By IANS
London : British Premier Gordon Brown has come under stinging attack from Keith Vaz, a senior ethnic Indian member of his own Labour party, for his slogan of ‘British jobs for British workers’.
Vaz, who is chairman of the home affairs parliamentary select committee, described Brown’s controversial slogan as “employment apartheid” and said it risked fuelling racism.
Speaking at a parliamentary debate he said the slogan raised false hopes and implied foreigners were “stealing jobs”.
“I worry about this statement, it lacks credible arguments and some have suggested that it appears to amount to little more than employment apartheid,” Vaz said in a strongly worded speech Tuesday night.
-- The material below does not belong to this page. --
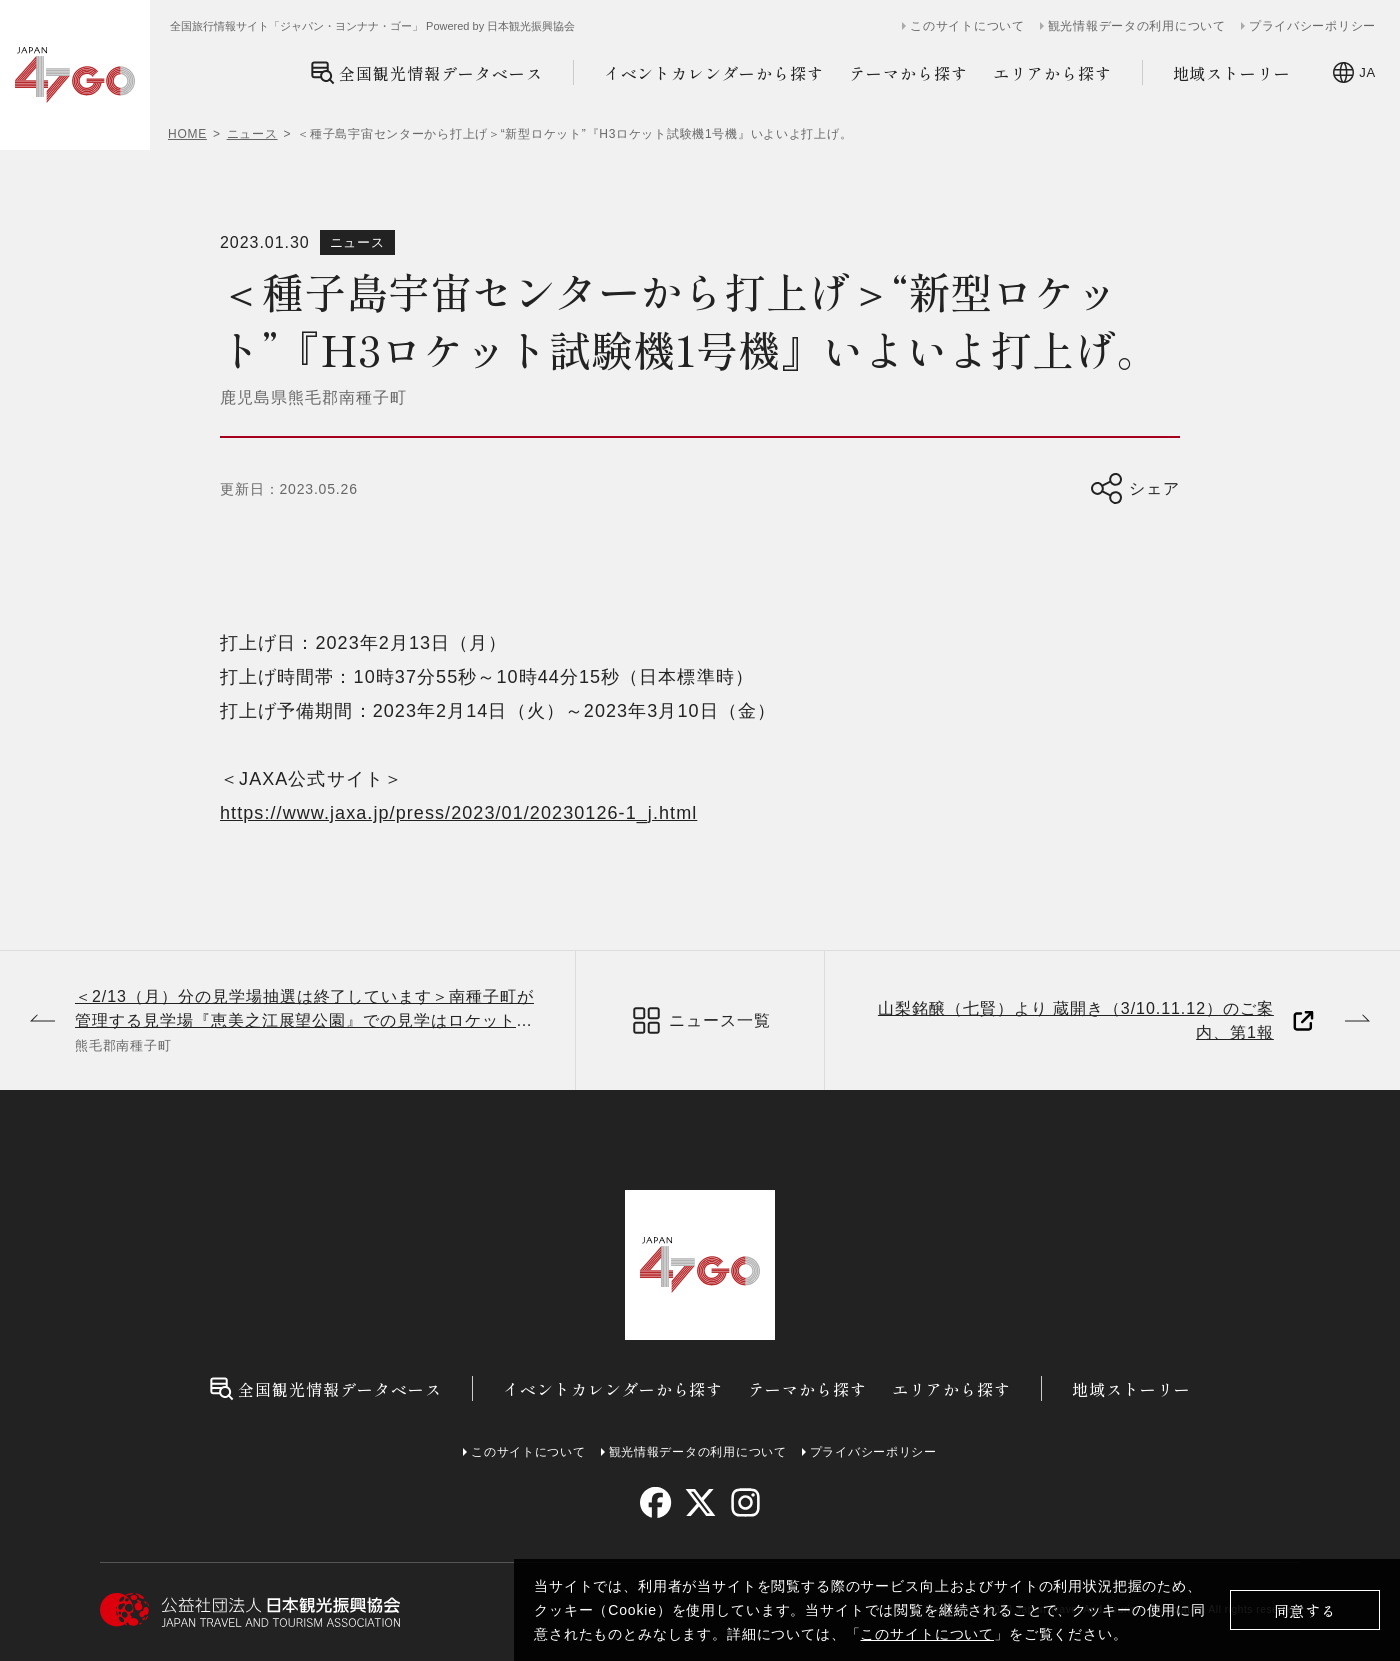 The height and width of the screenshot is (1661, 1400). Describe the element at coordinates (1312, 26) in the screenshot. I see `プライバシーポリシー` at that location.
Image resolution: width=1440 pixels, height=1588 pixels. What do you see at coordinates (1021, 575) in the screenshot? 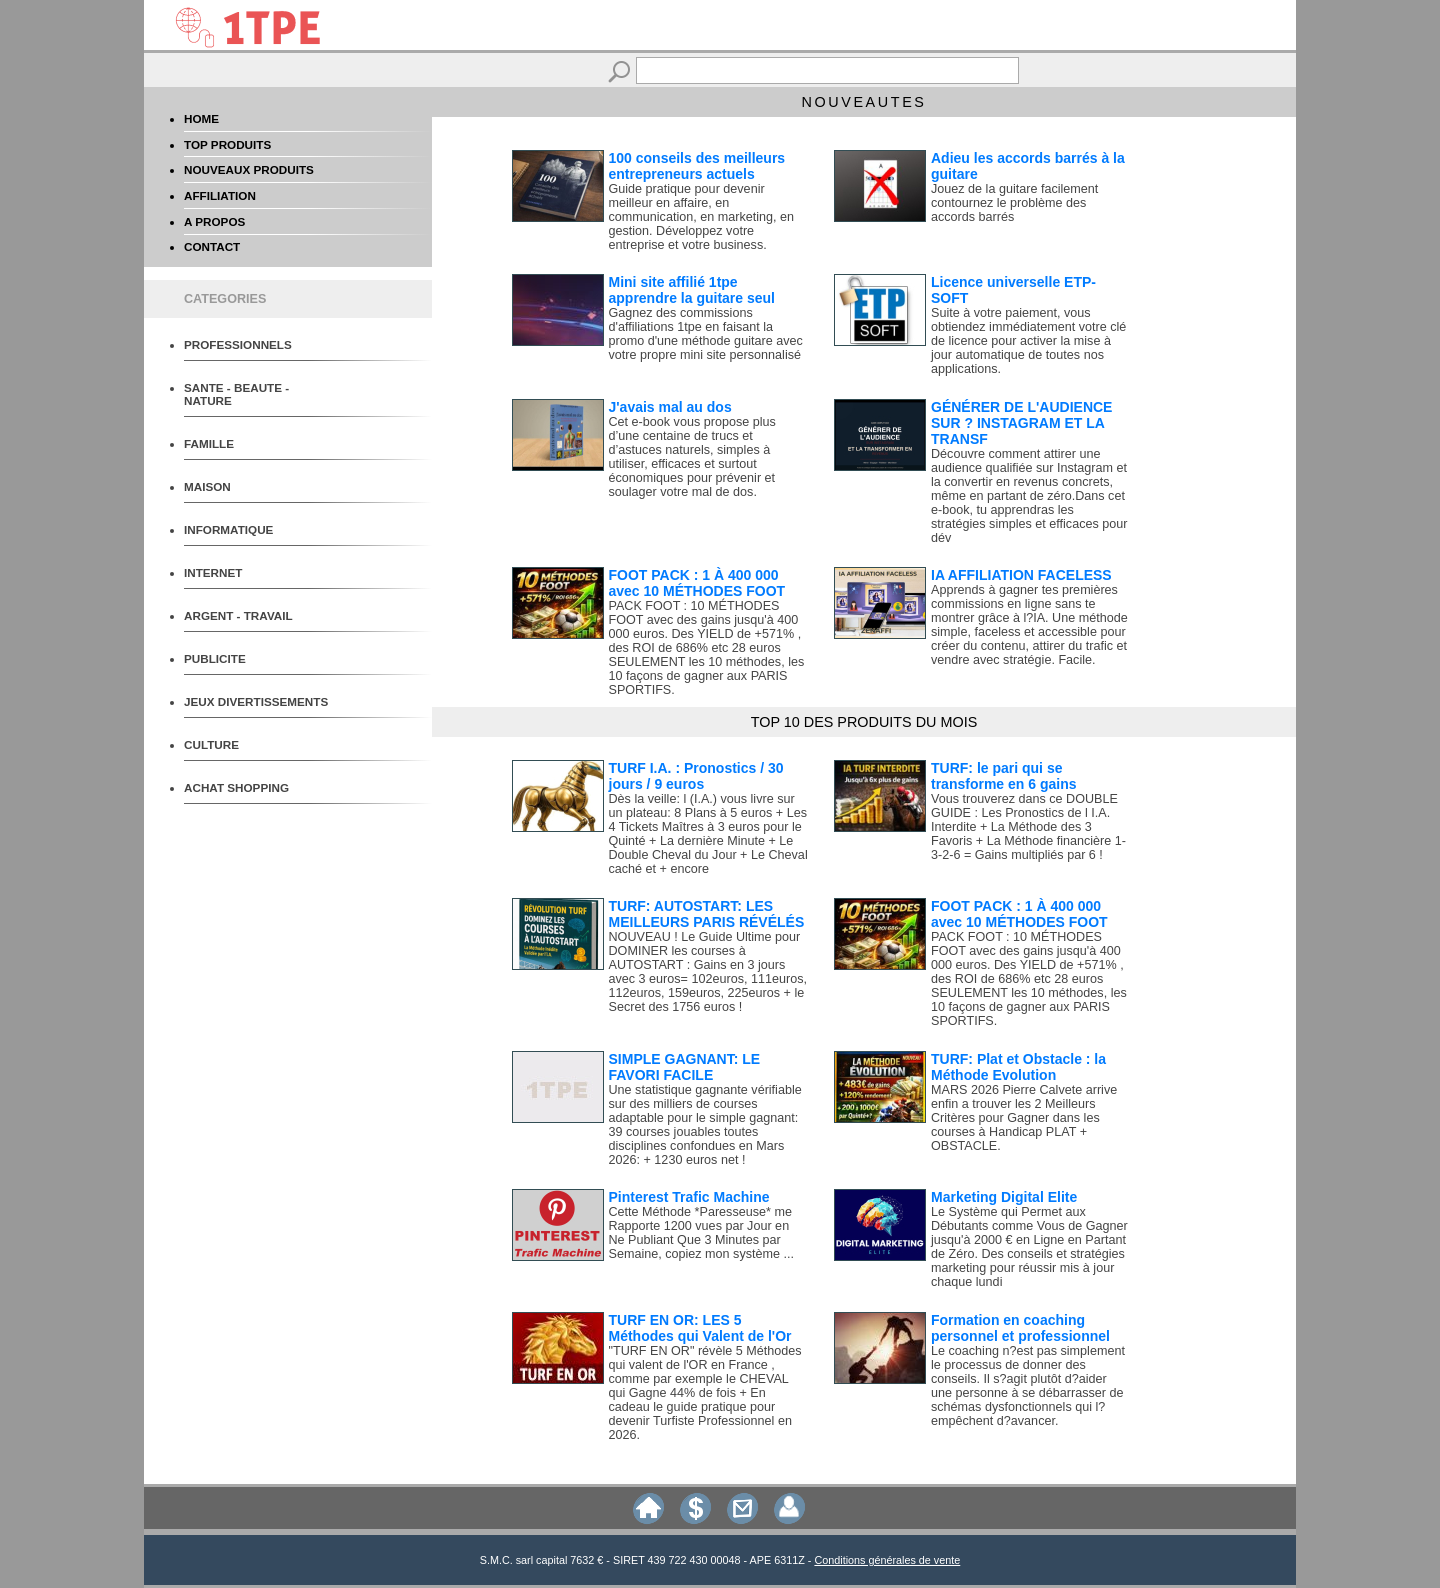 I see `IA AFFILIATION FACELESS` at bounding box center [1021, 575]. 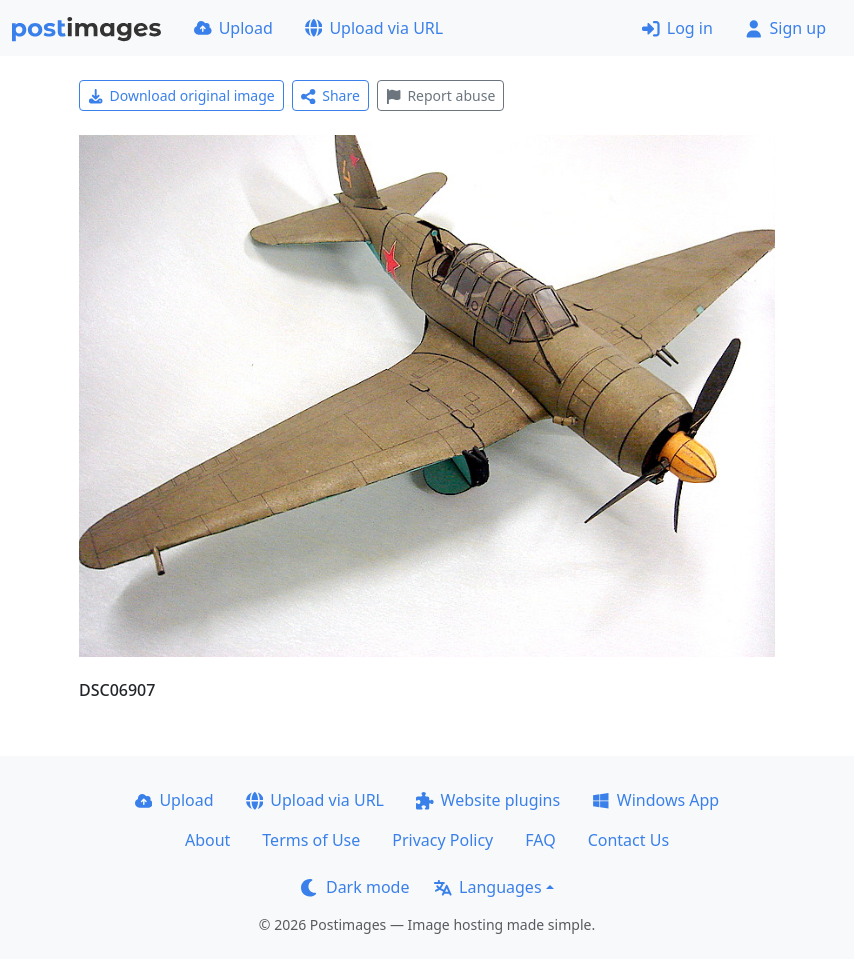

He added: “It assumes that foreign workers are somehow stealing jobs from UK workers, an idea for which there is absolutely no evidence. It also raises the question, how do you ensure jobs are going to British people and what do you classify as British?”
Vaz, a former Europe minister, continued: “Hopes are falsely raised whenever ‘British jobs’ are mentioned. Every position that is filled will require justification and an account kept of how many British jobs there are.
“This country has, over the last century, entered many agreements with European and Commonwealth countries which means that it is rightly obligated to give jobs to people on merit.”
Vaz also said he was horrified at the “rise in racist comments about eastern Europeans”, adding: “I am concerned that ideas such as ‘British jobs for British people’ may worsen this situation.”
Brown was earlier attacked over the same issue by leader of the opposition David Cameron, who accused the prime minister of borrowing the slogan from the leaflets of the openly racist National Front and British National Party.
But Immigration Minister Liam Byrne hit back saying: “The argument about British jobs for British workers is important but it is not simply a debate about migration. It is indeed a much wider debate about joblessness in the UK.”